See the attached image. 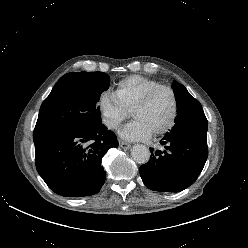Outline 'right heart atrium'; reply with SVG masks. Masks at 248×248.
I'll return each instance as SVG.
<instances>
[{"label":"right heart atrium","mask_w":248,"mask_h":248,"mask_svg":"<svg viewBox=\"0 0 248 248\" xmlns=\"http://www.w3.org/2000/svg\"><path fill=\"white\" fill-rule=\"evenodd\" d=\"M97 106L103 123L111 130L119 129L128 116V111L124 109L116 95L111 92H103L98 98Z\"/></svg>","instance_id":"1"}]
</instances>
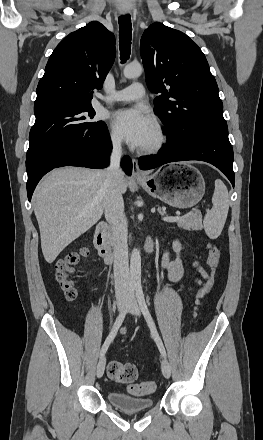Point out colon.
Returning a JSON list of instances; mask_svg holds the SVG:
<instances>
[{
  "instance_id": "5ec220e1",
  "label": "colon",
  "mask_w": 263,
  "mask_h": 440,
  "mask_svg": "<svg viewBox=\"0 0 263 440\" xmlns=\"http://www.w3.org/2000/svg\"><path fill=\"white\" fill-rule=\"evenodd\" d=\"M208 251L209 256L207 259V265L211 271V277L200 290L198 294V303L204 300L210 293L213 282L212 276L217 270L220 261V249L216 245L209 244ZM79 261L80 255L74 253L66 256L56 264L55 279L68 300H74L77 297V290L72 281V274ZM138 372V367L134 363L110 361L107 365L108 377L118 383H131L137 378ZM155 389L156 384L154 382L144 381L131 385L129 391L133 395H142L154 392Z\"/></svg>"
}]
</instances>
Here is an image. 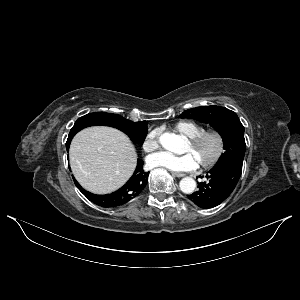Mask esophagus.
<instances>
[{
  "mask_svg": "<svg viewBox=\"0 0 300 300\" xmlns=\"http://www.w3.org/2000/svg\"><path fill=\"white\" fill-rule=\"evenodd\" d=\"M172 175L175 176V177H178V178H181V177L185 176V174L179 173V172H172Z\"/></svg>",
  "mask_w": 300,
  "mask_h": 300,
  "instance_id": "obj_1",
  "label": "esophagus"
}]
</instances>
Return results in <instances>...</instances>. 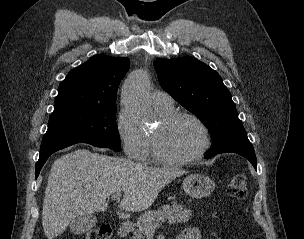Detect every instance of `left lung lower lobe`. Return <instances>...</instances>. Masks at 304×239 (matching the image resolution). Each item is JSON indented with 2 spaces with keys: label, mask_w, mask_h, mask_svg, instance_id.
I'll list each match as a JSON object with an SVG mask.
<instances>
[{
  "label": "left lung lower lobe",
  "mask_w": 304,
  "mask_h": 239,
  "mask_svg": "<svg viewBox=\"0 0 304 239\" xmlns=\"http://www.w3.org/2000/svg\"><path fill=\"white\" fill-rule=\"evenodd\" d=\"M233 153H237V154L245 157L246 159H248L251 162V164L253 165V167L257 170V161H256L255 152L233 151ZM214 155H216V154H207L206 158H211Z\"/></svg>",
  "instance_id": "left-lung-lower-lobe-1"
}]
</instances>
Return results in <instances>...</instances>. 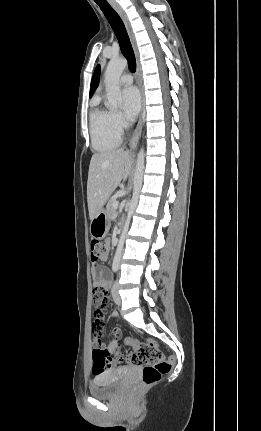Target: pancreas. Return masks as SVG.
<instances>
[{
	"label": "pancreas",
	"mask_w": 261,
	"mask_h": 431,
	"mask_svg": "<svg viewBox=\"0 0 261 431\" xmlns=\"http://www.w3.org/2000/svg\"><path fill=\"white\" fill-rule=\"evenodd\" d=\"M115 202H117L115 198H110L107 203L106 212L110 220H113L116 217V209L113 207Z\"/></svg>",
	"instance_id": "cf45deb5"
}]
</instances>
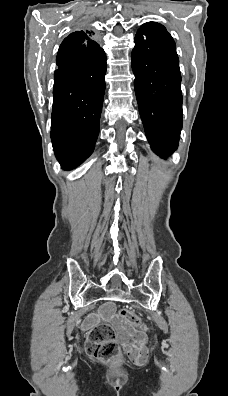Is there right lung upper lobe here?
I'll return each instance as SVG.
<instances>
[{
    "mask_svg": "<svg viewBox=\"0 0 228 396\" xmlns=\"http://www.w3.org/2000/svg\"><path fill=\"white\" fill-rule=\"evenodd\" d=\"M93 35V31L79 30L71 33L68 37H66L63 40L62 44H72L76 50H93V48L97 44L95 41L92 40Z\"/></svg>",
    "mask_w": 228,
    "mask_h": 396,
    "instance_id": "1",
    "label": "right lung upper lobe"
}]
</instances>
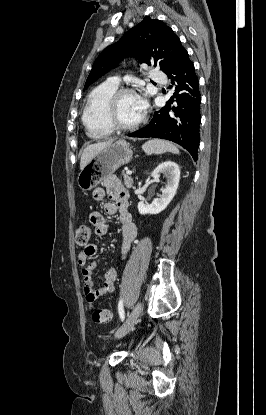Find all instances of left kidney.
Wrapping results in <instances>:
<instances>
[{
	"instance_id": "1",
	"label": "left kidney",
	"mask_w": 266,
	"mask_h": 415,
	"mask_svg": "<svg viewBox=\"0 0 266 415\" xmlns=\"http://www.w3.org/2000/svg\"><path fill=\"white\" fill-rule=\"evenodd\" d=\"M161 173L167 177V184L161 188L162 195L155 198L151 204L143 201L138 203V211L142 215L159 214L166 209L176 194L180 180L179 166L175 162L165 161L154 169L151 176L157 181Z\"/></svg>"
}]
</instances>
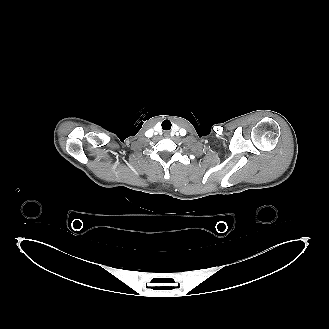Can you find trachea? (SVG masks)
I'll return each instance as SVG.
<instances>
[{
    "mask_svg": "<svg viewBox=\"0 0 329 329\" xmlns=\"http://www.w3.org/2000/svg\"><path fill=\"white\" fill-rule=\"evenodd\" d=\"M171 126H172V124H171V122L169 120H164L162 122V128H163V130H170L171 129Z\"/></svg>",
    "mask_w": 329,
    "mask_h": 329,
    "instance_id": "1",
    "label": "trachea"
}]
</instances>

------------------------

The required output consists only of the lines from the one containing "Find all instances of left kidney." to the last line of the material, reproduced exactly, pictures excluded.

■ Result for this exercise
Find all instances of left kidney.
Wrapping results in <instances>:
<instances>
[{
	"instance_id": "1",
	"label": "left kidney",
	"mask_w": 266,
	"mask_h": 415,
	"mask_svg": "<svg viewBox=\"0 0 266 415\" xmlns=\"http://www.w3.org/2000/svg\"><path fill=\"white\" fill-rule=\"evenodd\" d=\"M161 173L167 177V184L161 188L162 195L155 198L151 204L143 201L138 203V211L142 215L159 214L166 209L176 194L180 180L179 166L175 162L165 161L154 169L151 176L157 181Z\"/></svg>"
}]
</instances>
Can you find trachea? (SVG masks)
I'll return each instance as SVG.
<instances>
[{
    "mask_svg": "<svg viewBox=\"0 0 329 329\" xmlns=\"http://www.w3.org/2000/svg\"><path fill=\"white\" fill-rule=\"evenodd\" d=\"M171 126H172V124H171V122L169 120H164L162 122V128H163V130H170L171 129Z\"/></svg>",
    "mask_w": 329,
    "mask_h": 329,
    "instance_id": "1",
    "label": "trachea"
}]
</instances>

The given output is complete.